Tom told us that the Duke Farm was originally an estate owned by a man who made his money in hydroelectrics, and the grounds are full of man-made lakes and waterfalls. The current generation, however, is more interested in sustainability, and the farm is now host to a number of earth-friendly technologies. This barn, with the excellent horse relief at top, is now largely solar-powered and uses rain water for non-potable water needs (really, though, I just needed to get a picture of that horse...).
Below, another picture of Joe M's Bridgestone with the cork grips and tape, and bar-end shifters (and suspension stem).
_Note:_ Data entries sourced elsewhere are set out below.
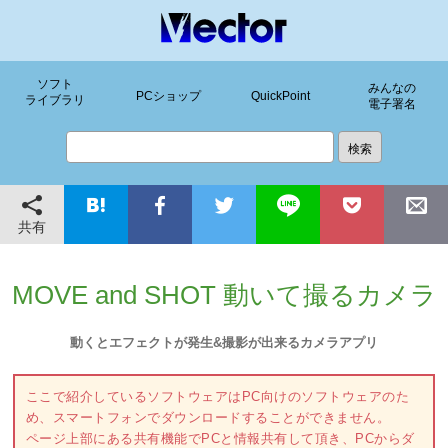
ソフト
みんなの
PCショップ
QuickPoint
ライブラリ
電子署名
共有
MOVE and SHOT 動いて撮るカメラ
動くとエフェクトが発生&撮影が出来るカメラアプリ
ここで紹介しているソフトウェアはPC向けのソフトウェアのた
め、スマートフォンでダウンロードすることができません。
ページ上部にある共有機能でPCと情報共有して頂き、PCからダ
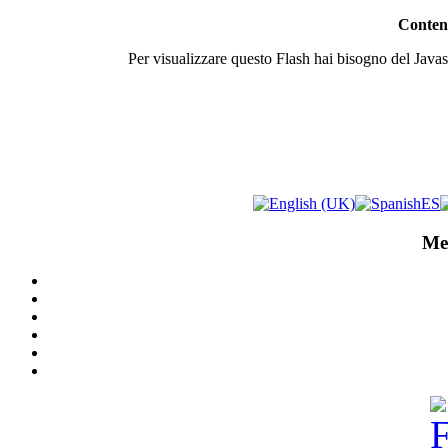
Contenu
Per visualizzare questo Flash hai bisogno del Javasc
Me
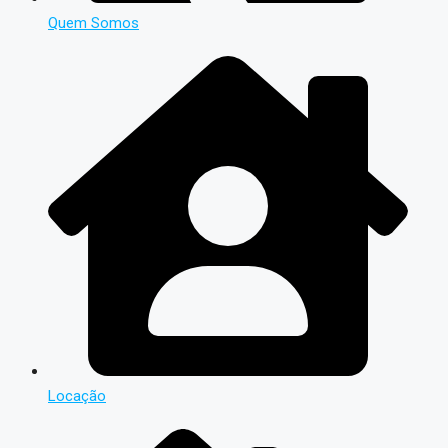
Quem Somos
Locação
I love the way this bike looks.
Tom didn't have a clear idea of the course today, so there was quite a bit of "wait, let me look at the map; nope, it's the other way", which, along with many stops for pictures, means that a lot of you would have hated this ride (presuming you'd even come out on such a cold day). You can see this on the route, although some of the out-and back was to investigate some of the features of the farm, such as this unfinished foundation:
Tom told us that Old Man Duke started making enough money in tobacco that he figured he ought to move to North Carolina, so he abandoned this place for there. There are still excellent waterfalls, though...
... including this one that was constructed to be dramatic, and I'm sure it is, in season:
A few other pics, including us at an unfinished building that has become a sculpture garden:
So, yeah, between the cold and the stops... you probably would have hated this ride.